Meta, the corporate master of Facebook, Instagram, and WhatsApp, is launching a record-setting foray into artificial intelligence (AI), with CEO Mark Zuckerberg saying he plans to invest hundreds of billions of dollars in giant AI computer farms—some as large as Manhattan—aggressively recruiting top AI researchers from competitors such as Apple and Googl
The recent actions of the company are a mass escalation of the AI arms race, where tech giants are racing to create artificial general intelligence (AGI), a type of AI that can be smarter than the human mind. Meta is doing its thing by building multi-gigawatt data centers, releasing fresh AI products, and hiring away talent, even going so far as to offer salary deals of up to $200 million to lure away experts
The Manhattan-Sized Data Centers Powering Meta’s AI Dream

Zuckerberg explained that Meta is developing two enormous data centers—Prometheus, which goes live in 2026, and Hyperion, which will expand to 5 gigawatts over the next few years. Both of these facilities, which take their names from mythical titans, will be among the largest globally, and one of them spans a land area roughly the size of Manhattan (59.1 square kilometers).
The massive size of such data centers reflects Meta’s ambition in AI infrastructure. Meta’s estimated 2025 capital expenditure is $70 billion, over three times it spent four years prior 5. Even the company is going to take a $30 billion debt from private equity groups like Apollo Global Management and KKR to finance its AI dreams.
But such activities are associated with colossal environmental issues. AI data centers are infamous for using a lot of water and electricity, and one AI query is estimated to use as much water as a small bottle 11. In 2027, global AI data centers will consume 1.7 trillion gallons of water per year, raising sustainability issues about Meta’s hyper growth.
Meta’s Talent War: Poaching Apple’s AI Researchers
To speed up its AI expansion, Meta embarked on a hiring spree and poached top AI scientists from Apple, Google, and OpenAI. Most recently, the firm recruited Mark Lee and Tom Gunter, two of Apple’s most important AI professionals, shortly after poaching their previous manager, Ruoming Pang, with a pay package of over $200 million.

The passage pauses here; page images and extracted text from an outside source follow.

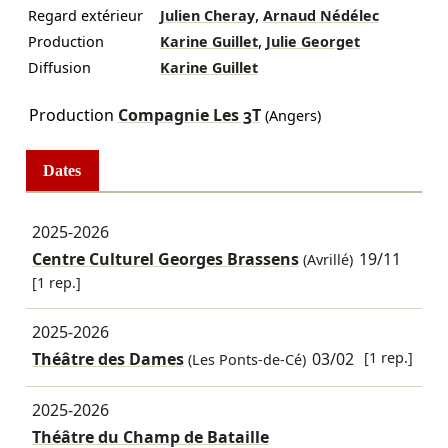
,
Regard extérieur
Julien Cheray
Arnaud Nédélec
,
Production
Karine Guillet
Julie Georget
Diffusion
Karine Guillet
Production
Compagnie Les 3T
(Angers)
Dates
2025-2026
Centre Culturel Georges Brassens
19/11
(Avrillé)
[1 rep.]
2025-2026
Théâtre des Dames
03/02
[1 rep.]
(Les Ponts-de-Cé)
2025-2026
Théâtre du Champ de Bataille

These high-profile acquisitions are part of Meta’s newly formed Superintelligence Labs, a division led by Alexandr Wang, the former CEO of Scale AI, following Meta’s $14.3 billion investment in the data-labeling startup 15. The division aims to develop advanced AI models that could outperform existing systems like OpenAI’s GPT and Google’s Gemini.
Zuckerberg himself has spearheaded the hiring spree, insisting that Meta requires the “best AI talent and hardware” to win the AI race. Detractors say that Meta’s heavily aggressive recruitment and infrastructure outlays constitute a “spend-now, profit-later” strategy, like that of its humble beginnings in social media supremacy .

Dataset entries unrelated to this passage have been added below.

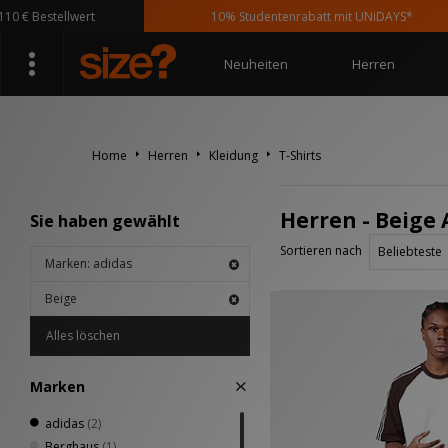
€ Bestellwert
10% Studentenrabatt mit UNiDAYS*
Neuheiten
Herren
Home
Herren
Kleidung
T-Shirts
Herren - Beige 
Sie haben gewählt
Sortieren nach
Marken: adidas
Beige
Alles löschen
Marken
adidas
(2)
Berghaus
(1)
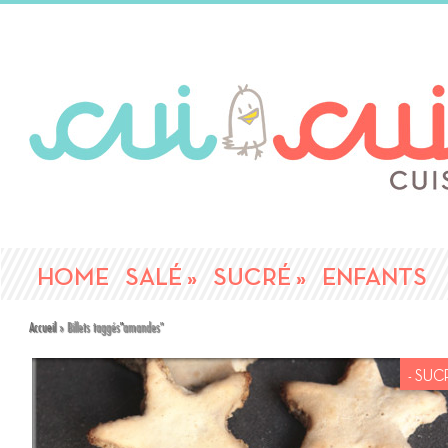
HOME
SALÉ
»
SUCRÉ
»
ENFANTS
Accueil
»
Billets taggés
"
amandes"
- SUC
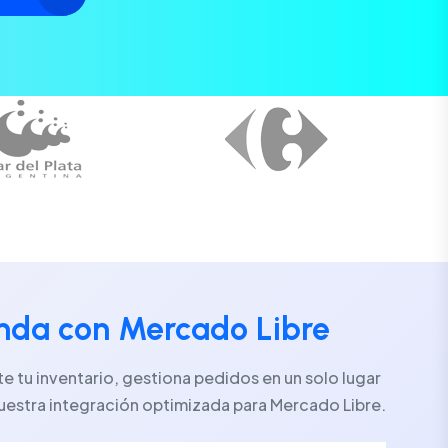
enda con Mercado Libre
 tu inventario, gestiona pedidos en un solo lugar
uestra integración optimizada para Mercado Libre.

Meta’s AI Products: From Llama 4 to the Meta AI App
In addition to talent and infrastructure, Meta is launching new AI products that will push AI even deeper into people’s lives. The company just announced the Meta AI app, a standalone AI assistant on its Llama 4 model that’s designed for voice, image creation, and personalized recommendations.
The app enables individuals to:
Chat naturally with full-duplex speech tech.

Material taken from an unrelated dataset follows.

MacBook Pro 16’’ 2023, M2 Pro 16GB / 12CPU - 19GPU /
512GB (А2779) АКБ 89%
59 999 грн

Create and edit images using voice.
Swipe through a Discover feed to see AI-posted material from others.
Meta’s internal AI efforts also hit the skids. Launch of the Llama 4 model was met with a yawn when some staff mocked the company’s “scattershot approach” to developing AI. Meta has also found itself at the center of privacy scandals, including in Australia, when it contended that it needs access to users’ social media posts to understand “Australian concepts” in training AI.
Investor Anxieties and Meta’s Financial Prospects
In spite of Meta’s aggressive AI strategy, investors are still worried. The company’s shares are trading at 16 times its projected EBITDA, cheaper than peer firms such as Reddit and Pinterest, due to disbelief in Meta’s capacity to monetize AI.
Some of the detractors believe that Meta’s “buy-and-build” approach to AI, through a combination of acquisitions such as Scale AI and in-house research, is illogical and may lead to inefficiencies. Others take note of Meta’s previous blunders, including its $60 billion bet on the metaverse, which up till now has returned little.
But Zuckerberg is optimistic, referencing Meta’s $165 billion-a-year revenue and healthy ad business as evidence the company has the capital to chase its AI dreams. “We have the capital from our business to do this,” he said.
The Future of Meta’s AI Empire
The Future of Meta’s AI Empire
Meta’s aggressive push into AI infrastructure, talent, and products positions it as the leader of the AI race. But hurdles such as regulatory attention, environmental issues, and rivalry from OpenAI and Google may hinder its growth.
As Zuckerberg steers his company toward its “superintelligence” horizon, the tech industry waits with bated breath to see whether Meta can turn its social media kingdom into a fountain of AI leadership—or if ambition will outrun ability.